The answer must be the lines from the one that holds "ותמי קבלו הקימו את החווה ופתחו" through the final line of the data, copied exactly, with no pictures.

§ §

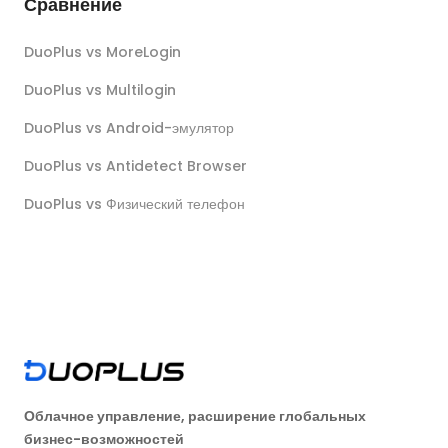
Сравнение
DuoPlus vs MoreLogin
DuoPlus vs Multilogin
DuoPlus vs Android-эмулятор
DuoPlus vs Antidetect Browser
DuoPlus vs Физический телефон
Облачное управление, расширение глобальных
бизнес-возможностей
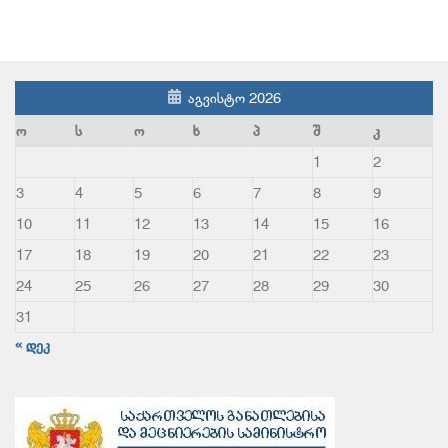
აგვისტო 2026
ო
ს
ო
ხ
პ
შ
კ
1
2
3
4
5
6
7
8
9
10
11
12
13
14
15
16
17
18
19
20
21
22
23
24
25
26
27
28
29
30
31
« დეკ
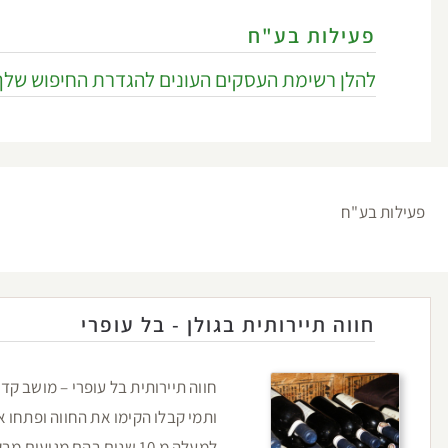
פעילות בע"ח
להלן רשימת העסקים העונים להגדרת החיפוש שלך
פעילות בע"ח
חווה תיירותית בגולן - בל עופרי
חווה תיירותית בל עופרי – מושב קד
ותמי קבלו הקימו את החווה ופתחו 
למעלה מ 10 שנים בהם מגיעים מבקרים רבים הנהנים מאירוח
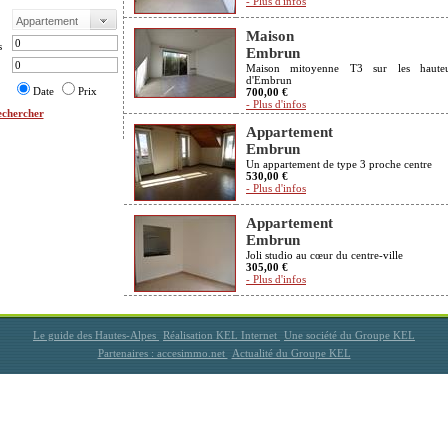
- Plus d'infos
Maison
s
Embrun
Maison mitoyenne T3 sur les hauteu
d'Embrun
Date
Prix
700,00 €
- Plus d'infos
chercher
Appartement
Embrun
Un appartement de type 3 proche centre
530,00 €
- Plus d'infos
Appartement
Embrun
Joli studio au cœur du centre-ville
305,00 €
- Plus d'infos
Le guide des Hautes-Alpes
Réalisation KEL Internet
Une société du Groupe KEL
Partenaires : accesimmo.net
Actualité du Groupe KEL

§ §

EXPECTED OUTPUT
ותמי קבלו הקימו את החווה ופתחו 
למעלה מ 10 שנים בהם מגיעים מבקרים רבים הנהנים מאירוח
- Plus d'infos
Maison
s
Embrun
Maison mitoyenne T3 sur les hauteu
d'Embrun
Date
Prix
700,00 €
- Plus d'infos
chercher
Appartement
Embrun
Un appartement de type 3 proche centre
530,00 €
- Plus d'infos
Appartement
Embrun
Joli studio au cœur du centre-ville
305,00 €
- Plus d'infos
Le guide des Hautes-Alpes
Réalisation KEL Internet
Une société du Groupe KEL
Partenaires : accesimmo.net
Actualité du Groupe KEL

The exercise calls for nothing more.